E-briefing: New Amendments to the Singapore International Arbitration Act: Supporting Multi-Party Arbitrations and Enhancing the Confidentiality of Proceedings

E-briefing: New Amendments to the Singapore International Arbitration Act: Supporting Multi-Party Arbitrations and Enhancing the Confidentiality of Proceedings
12 Oct 2020

The Singapore Parliament has recently passed the latest amendments to the Singapore International Arbitration Act (“IAA”), with a view to improving the procedure in complex matters and ensuring the confidentiality of proceedings. The two main features of the amendments are:

a) introducing a default procedure for the appointment of three arbitrators when there are three or more parties in an arbitration; and

b) providing additional powers of the arbitral tribunal and the Singapore High Court to enforce any confidentiality obligations of the parties.

Why this is important

As contractual relationships increasingly become more complex, arbitrations with more than two parties (e.g., arbitrations where there are two or more claimants suing jointly, or two or more respondents being jointly sued, or both) have become the norm. Having multiple claimants or multiple respondents increases the chances that they would not be able to agree on a procedure for the appointment of arbitrators or in the arbitrator to be nominated. This could then potentially lead to delay in the very beginning of the proceedings. The amended IAA has thus addressed this gap, to ensure that arbitration proceedings remain alive to the modern commercial landscape.
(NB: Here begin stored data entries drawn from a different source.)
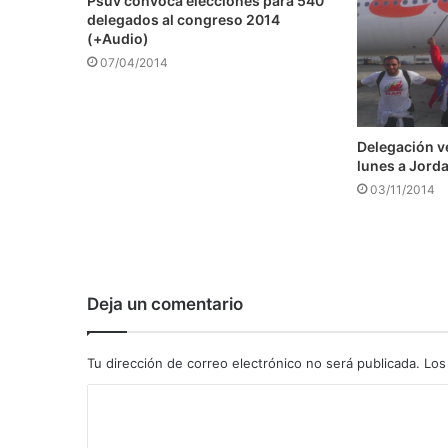
Psuv convoca elecciones para 540
delegados al congreso 2014
(+Audio)
07/04/2014
Delegación v
lunes a Jord
03/11/2014
Deja un comentario
Tu dirección de correo electrónico no será publicada.
Los
C
o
The confidentiality of international arbitration proceedings, on the other hand, is one that is already provided for under common law. Parties generally have a duty not to disclose confidential information obtained in the course of the arbitration. The amended IAA provides arbitral tribunals and the Singapore High Court with greater confidence to impose penalties for breaches of confidentiality by the parties. As virtual hearings have increased in the past year due to the pandemic, this emphasis in the tribunal’s power to enforce confidentiality becomes even more relevant. 

Brief Background

Previously, on June 2019, the Singapore Ministry of Law (“MinLaw”) released the proposed amendments to the IAA for public consultation. There were four major areas of change:

a) a default mode of appointment of arbitrators in multi-party situations;

b) powers of an arbitral tribunal and the High Court to enforce confidentiality obligations;

c) allowing parties to, by agreement, request the arbitrator to decide on jurisdiction at the preliminary stage; and

d) allowing a party to the arbitral proceedings to appeal to the High Court on a question of law arising out of an award made in the proceedings, provided parties have agreed to opt in to this mechanism.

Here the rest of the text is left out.